U.S., Canada Take Steps in Arctic
In a meeting in late December between U.S. President Barack Obama and Canadian Prime Minister Justin Trudeau, the two countries to take a number of steps to protect the environment in the Arctic.
The measure which got most of the attention involved a commitment to restrict drilling in the north.
Yet another aspect of the plan, which received less attention involves a strategy to phase out their use of heavy fuel oil (HFO) from vessels operating in the Arctic.
That proposal will have a direct impact on trade, as the Arctic climate warms and the use of northern routes for ocean shipping becomes more of a reality.
The Clean Arctic Alliance praised both nations for their action to rid the region of the dirtiest marine fuel.

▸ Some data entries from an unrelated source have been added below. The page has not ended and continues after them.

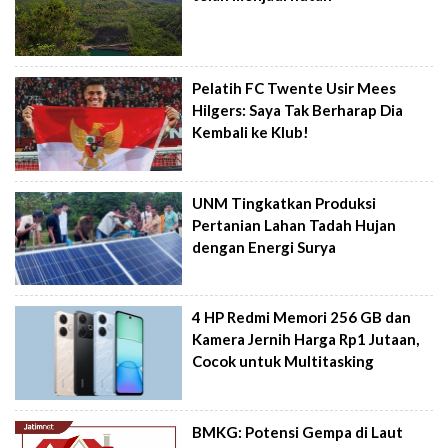
Pelatih FC Twente Usir Mees
Hilgers: Saya Tak Berharap Dia
Kembali ke Klub!
UNM Tingkatkan Produksi
Pertanian Lahan Tadah Hujan
dengan Energi Surya
4 HP Redmi Memori 256 GB dan
Kamera Jernih Harga Rp1 Jutaan,
Cocok untuk Multitasking
BMKG: Potensi Gempa di Laut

“With ship traffic in the Arctic expected to grow dramatically as Arctic sea ice continues to decline,” said Clean Arctic Alliance advisor Sian Prior. “this announcement demonstrates real regional leadership towards protecting the Arctic from future harm.”
“We recognize that the growing possibility of an HFO spill in the Arctic, along with the significant amounts of black carbon that will be emitted by increased shipping in the region, are serious threats to the Arctic environment and climate,” said Liana James, Shipping Policy Consultant for Clean Air Task Force. “We commend the US and Canada for taking this welcome step.”

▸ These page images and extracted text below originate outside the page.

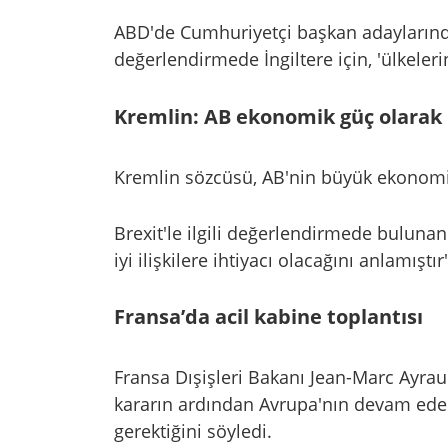
ABD'de Cumhuriyetçi başkan adaylarından
değerlendirmede İngiltere için, 'ülkeleri
Kremlin: AB ekonomik güç olarak 
Kremlin sözcüsü, AB'nin büyük ekonomik 
Brexit'le ilgili değerlendirmede bulunan
iyi ilişkilere ihtiyacı olacağını anlamıştır
Fransa’da acil kabine toplantısı
Fransa Dışişleri Bakanı Jean-Marc Ayrault
kararın ardından Avrupa'nın devam ede
gerektiğini söyledi.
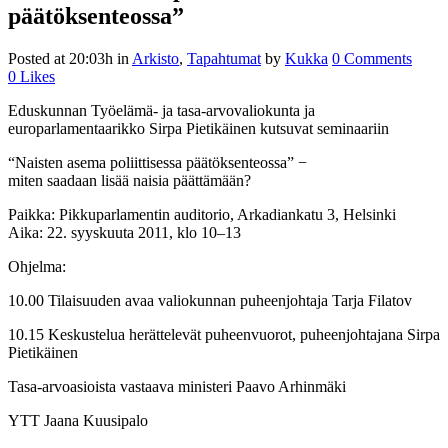
päätöksenteossa”
Posted at 20:03h
in
Arkisto
,
Tapahtumat
by
Kukka
0 Comments
0
Likes
Eduskunnan Työelämä- ja tasa-arvovaliokunta ja
europarlamentaarikko Sirpa Pietikäinen kutsuvat seminaariin
“Naisten asema poliittisessa päätöksenteossa” −
miten saadaan lisää naisia päättämään?
Paikka: Pikkuparlamentin auditorio, Arkadiankatu 3, Helsinki
Aika: 22. syyskuuta 2011, klo 10–13
Ohjelma:
10.00 Tilaisuuden avaa valiokunnan puheenjohtaja Tarja Filatov
10.15 Keskustelua herättelevät puheenvuorot, puheenjohtajana Sirpa
Pietikäinen
Tasa-arvoasioista vastaava ministeri Paavo Arhinmäki
YTT Jaana Kuusipalo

The United States and Canada have also agreed to propose a plan for the next meeting of the International Maritime Organization’s Marine Environment Protection Committee in July 2017 in order to implement the work necessary for a phase out.
A coalition of environmental NGOs has already called for phase-out of use of HFO for Arctic shipping at an IMO meeting in October 2016.

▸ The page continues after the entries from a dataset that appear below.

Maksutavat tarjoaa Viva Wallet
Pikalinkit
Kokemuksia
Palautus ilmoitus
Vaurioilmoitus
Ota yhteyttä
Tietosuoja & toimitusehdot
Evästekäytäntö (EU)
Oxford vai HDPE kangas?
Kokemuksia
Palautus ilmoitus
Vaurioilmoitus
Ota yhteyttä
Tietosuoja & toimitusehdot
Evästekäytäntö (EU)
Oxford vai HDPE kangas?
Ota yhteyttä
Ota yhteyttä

Heavy fuel oil is still used by most ocean-going commercial ships, but, due to its dangers, is already banned in Antarctica and in the waters around the Norwegian Arctic archipelago of Svalbard. Its use is still unregulated across the Arctic. The eight-nation Arctic Council has identified spills of heavy fuel oil as the top threat posed by Arctic shipping.
“HFO is the dirtiest fuel available to the shipping industry, and poses threats from spills and black carbon emissions that are too great to ignore”, said Prior. “For the sake of the marine environment and the coastal communities and wildlife that depend upon it, it is clear that Arctic shipping cannot continue relying on HFO as fuel.”
Heavy fuel oil (HFO) is a viscous, tar-like sludge that breaks down extremely slowly in cold Arctic waters and is close to impossible to clean up in the event of a spill. Currently HFO powers 44 percent of the ships currently operating in the Arctic, but it accounts for more than 75 percent of the fuel onboard Arctic ships, according to figures from the International Council on Clean Transportation.
Burning heavy fuel oil also emits significant quantities of black carbon, a highly potent short-lived climate pollutant that accelerates the already rapid pace of Arctic climate change. When black carbon falls on light-colored surfaces, such as Arctic snow and ice, it reduces the amount of sunlight reflected back into space. This process can accelerate snow and ice melt, increase the surface area of exposed, dark ocean water, and promote a self-reinforcing cycle of land and sea ice melting and climate warming.